2.2. Differential expression analysis
Based on the expression data of the discovery datasets, the DEGs between patients and controls were identified using the R limma package (version 3.52.2) (23). The value of p was adjusted as the false discovery rate (FDR) using the Benjamini-Hochberg (BH) procedure. The cutoff value was FDR < 0.05 and |log2 fold change (FC)| > 0.263. The intersection of the up-or downregulated genes in the two diseases was considered separately to obtain the common DEGs with consistent up-or downregulation trends associated with the two diseases.
2.2.1. PPI network analysis
Based on the STRING (24) database, a PPI network was constructed using DEGs with consistent up-or down-regulation in the two diseases and visualized using Cytoscape (version 3.9.1) (25). Clusters of the PPI network were analyzed using the MCODE plug-in, and cluster genes were identified.
To reveal the biological function and pathways of cluster genes, ClusterProfiler package (version 4.4.4) (26) was used to analyze the significant Gene Ontology (GO) functions and Kyoto Encyclopedia of Genes and Genomes (KEGG) pathways enriched by these cluster genes. Statistical significance was set at value of p <0.05.
2.3. WGCNA
Based on the discovery datasets, the gene co-expression networks of IS and COVID-19 were created using the WGCNA package (version 1.71) (27) to obtain the IS and COVID-19-associated modules. The cutoff value was a correlation coefficient (cor) > 0.2 and value of p <0.05. The overlapping genes in the IS and COVID-19 modules were considered to be shared genes of the two diseases.

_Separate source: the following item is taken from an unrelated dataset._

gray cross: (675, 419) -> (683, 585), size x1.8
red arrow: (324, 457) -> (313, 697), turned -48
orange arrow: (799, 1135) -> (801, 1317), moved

2.4. Detection of hub-shared genes in IS and COVID-19
Hub-shared genes of IS and COVID-19 were obtained by intersection analysis of PPI cluster genes and overlapping WGCNA module genes. To understand the biological functions and pathways of these hub-shared genes, we performed GO and KEGG pathway enrichment analyses using the ClusterProfiler package (version 4.4.4). The selection threshold was defined as FDR < 0.05. If there was no significant result when FDR < 0.05 was used as the threshold value, p value <0.05 was utilized as the cutoff value for selection.
2.5. Validation of hub-shared genes in IS and COVID-19
Using the R limma package (version 3.52.2), differential expression analysis was performed for two validation datasets, GSE22255 and GSE171110. The cutoff value for the GSE22255 dataset was p < 0.05, that for GSE171110 was FDR < 0.05, and |log2 FC| > 0.263. DEGs with consistent up-or down-regulation in the two diseases were obtained by intersection analysis of DEGs determined from two validation datasets. Moreover, the differential expression of hub-shared genes was validated using the two validation datasets.

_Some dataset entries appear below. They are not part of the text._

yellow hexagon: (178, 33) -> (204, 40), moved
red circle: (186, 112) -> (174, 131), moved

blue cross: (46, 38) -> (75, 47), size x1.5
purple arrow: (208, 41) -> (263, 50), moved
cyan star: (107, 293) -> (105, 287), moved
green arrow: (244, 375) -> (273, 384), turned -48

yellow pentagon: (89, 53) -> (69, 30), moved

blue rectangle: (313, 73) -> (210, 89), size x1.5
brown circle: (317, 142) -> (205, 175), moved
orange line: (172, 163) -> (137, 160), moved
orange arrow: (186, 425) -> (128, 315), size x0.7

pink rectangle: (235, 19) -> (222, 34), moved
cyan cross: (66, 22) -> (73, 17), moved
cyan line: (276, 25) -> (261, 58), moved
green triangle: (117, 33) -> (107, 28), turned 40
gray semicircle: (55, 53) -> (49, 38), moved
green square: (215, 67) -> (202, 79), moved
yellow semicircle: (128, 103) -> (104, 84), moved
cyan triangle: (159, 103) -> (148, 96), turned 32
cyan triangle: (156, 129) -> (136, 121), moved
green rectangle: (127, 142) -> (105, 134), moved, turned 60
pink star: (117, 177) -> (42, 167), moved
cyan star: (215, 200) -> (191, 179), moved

2.6. Prediction of upstream miRNAs of hub-shared genes
The upstream miRNAs that could target shared hub genes were predicted using the multiMiR package (28). The miRNA-target gene network was established using Cytoscape (version 3.9.1). To explore miRNA functions, we used the online database MiEAA (29) to perform GO and KEGG pathway enrichment analyses.
2.7. TF prediction
To explore the regulatory mechanism of hub-shared genes, their related TFs were predicted using the ChEA3 database (30). Subsequently, a TF gene regulatory network was established using Cytoscape (version 3.9.1).
2.8. Statistical analysis
All statistical analyses were performed using the R 4.2.1 package (University of Auckland, New Zealand). Statistical significance was set at value of p <0.05.
3. Results
3.1. Dataset information
Information on the four GEO datasets is summarized in Table 1, including the GSE number, sample size, sample source, and detection platforms. The workflow of this study is shown in Supplementary Figure S1.

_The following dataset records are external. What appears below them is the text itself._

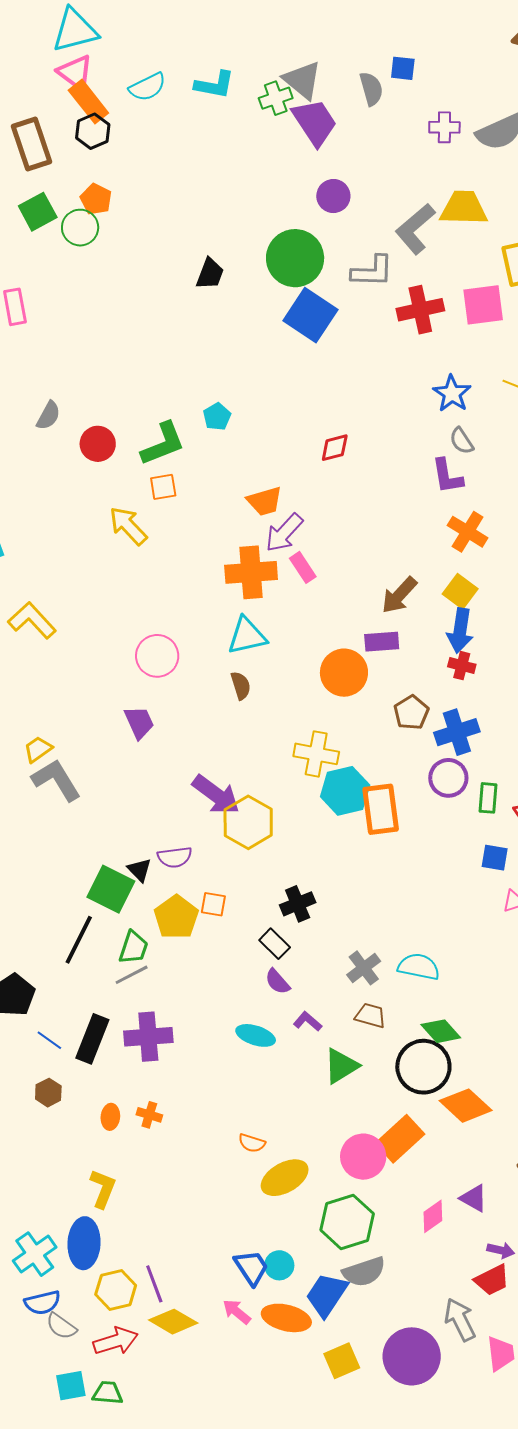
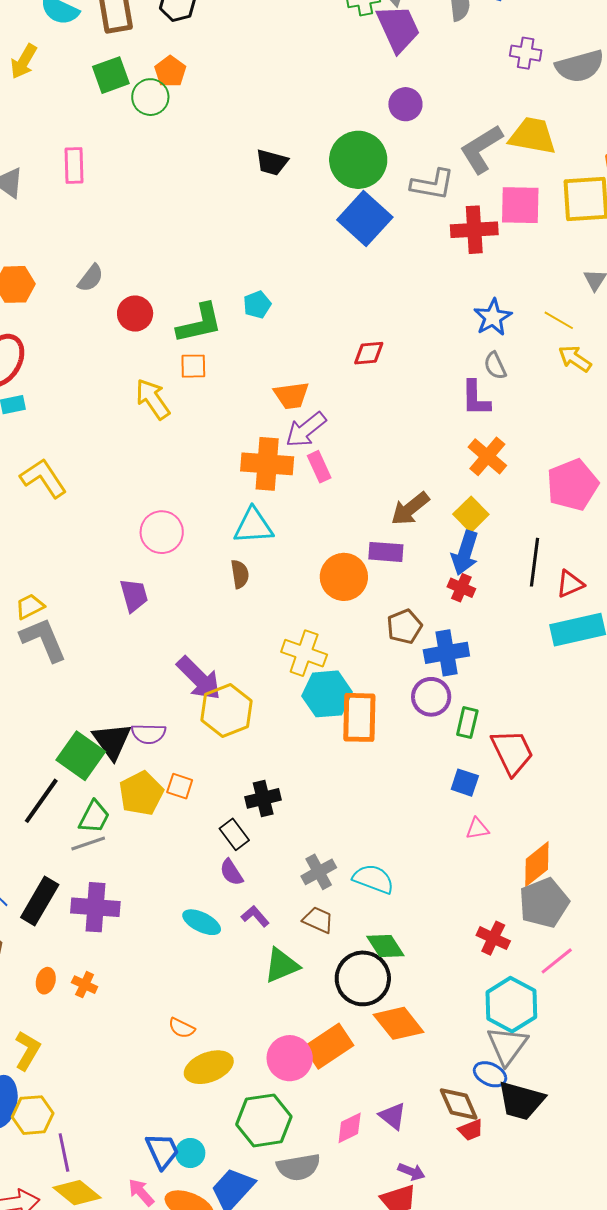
black trapezoid: (210, 274) -> (272, 162), turned 76
pink square: (483, 305) -> (520, 205), moved
black triangle: (140, 870) -> (112, 741), size x1.6
gray semicircle: (364, 1272) -> (298, 1167), moved
yellow hexagon: (116, 1290) -> (33, 1115), moved

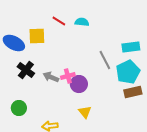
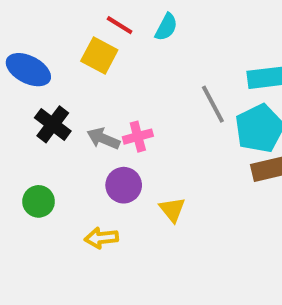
cyan semicircle: (82, 22) -> (166, 27), turned 112
yellow square: (37, 36) -> (99, 55), moved, turned 30
purple circle: (79, 84) -> (124, 185), moved

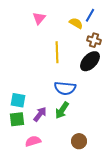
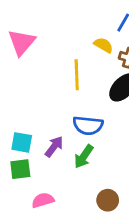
pink triangle: (39, 18) -> (22, 42), moved, size x1.5
yellow semicircle: (76, 23) -> (103, 45), moved
purple arrow: (40, 114) -> (54, 147), moved

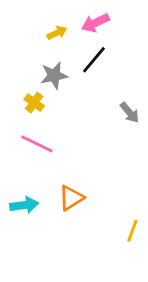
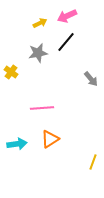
yellow cross: (34, 103) -> (11, 72), moved
pink line: (37, 144) -> (42, 108), moved, turned -30

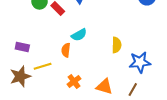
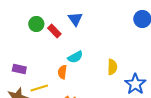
blue star: (140, 62) -> (135, 84), turned -30

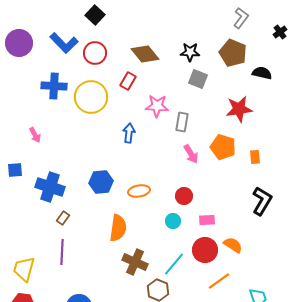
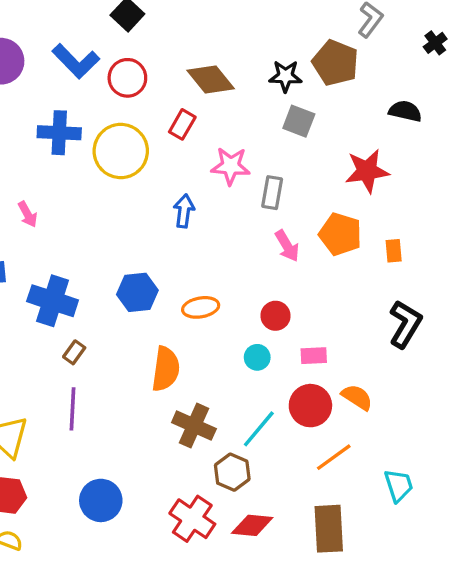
brown pentagon: (233, 53) -> (335, 63), moved

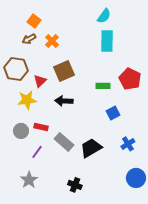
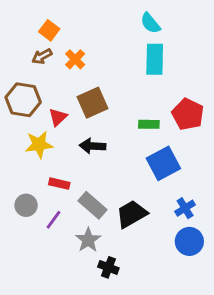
cyan semicircle: (104, 16) -> (150, 23), turned 105
blue square: (113, 113) -> (163, 163), size x1.6
gray circle: (21, 131) -> (26, 205), moved
blue circle: (136, 178) -> (189, 241), moved
gray star: (29, 180) -> (88, 240), moved

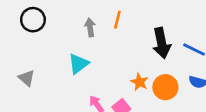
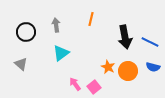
black circle: (33, 20) -> (26, 32), moved
gray arrow: (90, 27) -> (56, 25), moved

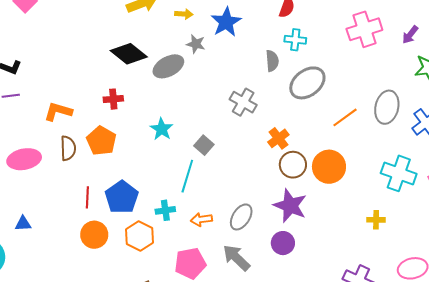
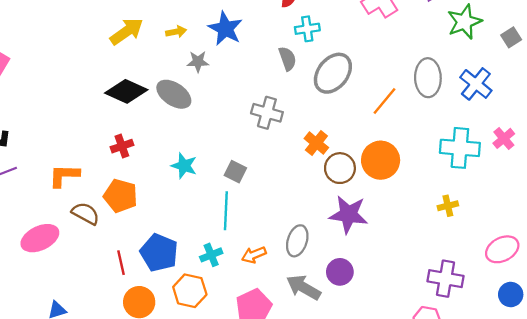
gray ellipse: (168, 66) -> (174, 94), turned 76
brown semicircle: (68, 148) -> (86, 213), turned -45
purple circle: (283, 243) -> (340, 272), moved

3.2. Identification of DEGs
Based on the GSE16561 dataset, 615 upregulated and 692 downregulated DEGs were identified between the IS and normal samples (Figure 1A). Based on the GSE157103 dataset, 2,940 upregulated and 3,233 downregulated DEGs were screened between COVID-19 and normal samples (Figure 1B). Further intersection analysis identified 344 common DEGs with consistent changes in the expression trends associated with the two diseases, including 158 upregulated genes (Figure 1C) and 186 downregulated genes (Figure 1D).
Figure 1. Identification of DEGs based on GSE16561 and GSE157103 datasets. (A) Volcano plot of DEGs between IS and normal samples based on the GSE16561 dataset. (B) Volcano plot of DEGs between COVID-19 and normal samples based on the GSE157103 dataset. (C) Venn diagram of up-regulated DEGs identified based on the two datasets. (D) Venn diagram of down-regulated DEGs identified based on the two datasets. DEGs, differentially expressed genes; IS, ischemic stroke; COVID-19, coronavirus disease 2019.
3.3. PPI network analysis
Using the STRING database, a PPI network including 274 nodes and 1,161 interactions was established by DEGs with consistent up-or downregulation in the two diseases (Supplementary Figure S2). Using the MCODE plug-in in Cytoscape, ten clusters were identified from this PPI network (Figure 2A), comprising 91 genes. Subsequently, these cluster genes were significantly enriched in 218 GO biological process terms (such as cytoplasmic translation and ATP synthesis-coupled electron transport), 62 GO cellular component terms (such as ribosomal subunit and ribosome), 28 GO molecular function terms (such as structural constituents of ribosomes and oxidoreduction-driven active transmembrane transporter activity), and 24 KEGG pathways (such as ribosome and Th17 cell differentiation) (Figure 2B).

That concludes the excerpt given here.